Exactly reproduce the entries, dropping any pictures from your copy.

(Recorded information)

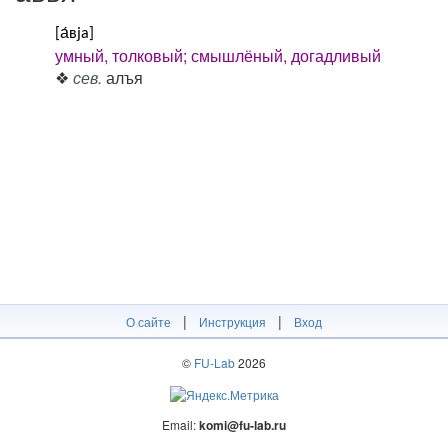
[а́вја]
умный, толковый; смышлёный, догадливый
❖
сев.
алъя
|
|
О сайте
Инструкция
Вход
©
FU-Lab
2026
Email:
komi@fu-lab.ru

(End Recorded information)

Response:
[а́вја]
умный, толковый; смышлёный, догадливый
❖
сев.
алъя
|
|
О сайте
Инструкция
Вход
©
FU-Lab
2026
Email:
komi@fu-lab.ru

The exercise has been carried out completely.